__Exercise description__:
At the line containing "Diana Gluck", begin retyping, and stop after the last line of the data; add nothing.

__The records__:
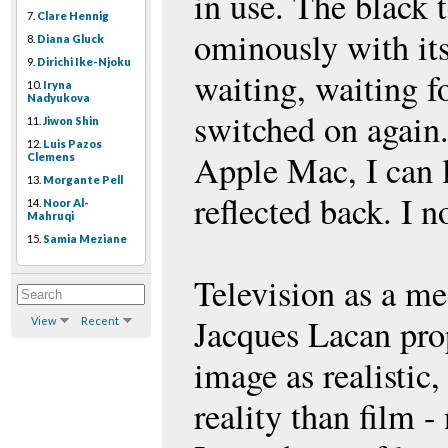
in use. The black t
7.
Clare Hennig
ominously with its
8.
Diana Gluck
9.
Dirichi Ike-Njoku
waiting, waiting fo
10.
Iryna
Nadyukova
switched on again. 
11.
Jiwon Shin
12.
Luis Pazos
Apple Mac, I can 
Clemens
13.
Morgante Pell
reflected back. I n
14.
Noor Al-
Mahruqi
15.
Samia Meziane
Television as a m
Jacques Lacan pro
View
Recent
image as realistic
reality than film -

__Solution for this exercise__:
Diana Gluck
9.
Dirichi Ike-Njoku
waiting, waiting fo
10.
Iryna
Nadyukova
switched on again. 
11.
Jiwon Shin
12.
Luis Pazos
Apple Mac, I can 
Clemens
13.
Morgante Pell
reflected back. I n
14.
Noor Al-
Mahruqi
15.
Samia Meziane
Television as a m
Jacques Lacan pro
View
Recent
image as realistic
reality than film -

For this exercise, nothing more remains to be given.